Dante makin mempererat pelukannya di leherku. Barangkali dia sedang merencanakan menendang seseorang karena wajahnya asamnya minta ampun. “Sejak kapan kau jadi anak ibuku?”
“Adik, apa kau marah karena aku memakan pudingmu?”
“Kau bukan kakakku!”
Wajahku pasti sekarang semerah daging buah semangka. Setelah berdeham, mencoba mengumpulkan kepingan kepercayaan diri, aku menatap si penjaga yang sekarang tengah memelototiku. “Saya ingin melaporkan anak hilang.”
Kedua alis si penjaga bertaut, sama sekali tidak percaya denganku.
“Ibuuuuu!”
“Jangan peluk ibuku!” Dante meraung, kini menangis.
Bagus. Sekarang ada dua anak kecil yang menangis.
Aku mencoba menenangkan Dante, dibantu si penjaga pos yang batal membaca koran yang kini menenangkan si bocah asing.
Pada akhirnya si penjaga menyarankanku membawa si bocah hilang dan memintaku meninggalkan alamatku bila ada keluarga yang mencari anak ini.
“Pos jaga bukan tempat menyenangkan bagi anak-anak.”
Begitu kata si penjaga yang aku curigai ingin lepas tangan.
Dante kini tidur dalam gendonganku, lelah menangis, dan aku meminta bocah itu menggenggam rokku selama perjalanan pulang. Telanjur basah. Maka aku tidak mungkin mengelak dari tanggung jawab.
Sesampainya di rumah, bocah itu berdiri termangu di ruang tamu. Sibuk memperhatikan rak buku dan ternganga begitu melihat sejumlah koleksi yang dimiliki olehku.
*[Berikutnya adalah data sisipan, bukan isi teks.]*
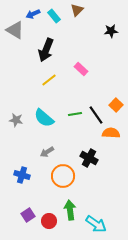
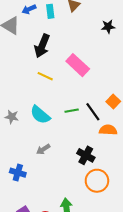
cyan rectangle: (54, 16) -> (50, 11), turned 32
pink rectangle: (81, 69) -> (78, 65), size x1.6
yellow line: (49, 80) -> (45, 76), turned 63
orange circle: (63, 176) -> (97, 181), moved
“Ada ilustrasi Naga Penyendiri!”
Meski dia memuji karyaku, aku takkan luluh karena dia membuat Dante tersayangku sedih!
Ketika Dante bangun, dia tersenyum kepadaku, lalu berubah muram ketika melihat si pendatang.
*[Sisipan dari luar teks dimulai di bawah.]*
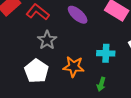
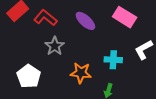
white pentagon: (36, 71) -> (29, 76), moved

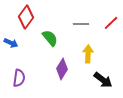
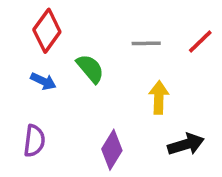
blue arrow: (11, 43) -> (43, 81), moved
purple diamond: (62, 69) -> (112, 150), moved
black arrow: (103, 80) -> (186, 144), turned -54

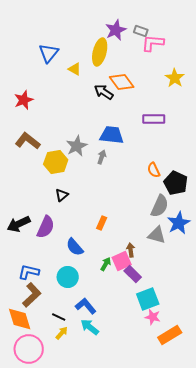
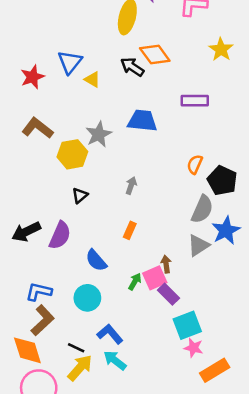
blue triangle: (49, 53) -> (70, 62), moved
yellow triangle: (75, 69) -> (92, 79), moved
gray arrow: (102, 157) -> (131, 186), moved
orange semicircle: (154, 170) -> (195, 164), turned 49
gray triangle: (157, 235) -> (198, 245), turned -48
yellow arrow: (62, 333) -> (80, 368), size x1.6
“Ibu, kenapa dia ada di sini?”
Aku mendudukkan Dante di kursi. Selama sesaat aku ingin berguling-guling sembari ber-kyaaaaa saja karena melihat ekspresi imut Dante. Dia benar-benar mirip peri! Keputusan membeli topi memang tidak salah!
“Karena tidak baik mengabaikan orang yang butuh pertolongan,” kataku menjelaskan sembari meletakkan tas belanja di lantai. “Paman Henry pasti akan menolong dia.”
Dante cemberut menyaksikan si tamu yang kini membaca buku, sama sekali tidak peduli denganku dan Dante.
“Ibu, kau hanya ibuku!”
Aku memeluk Dante, membelai kepalanya yang tertutup topi, dan menahan diri tidak berteriak, “Kyaaaaaa!”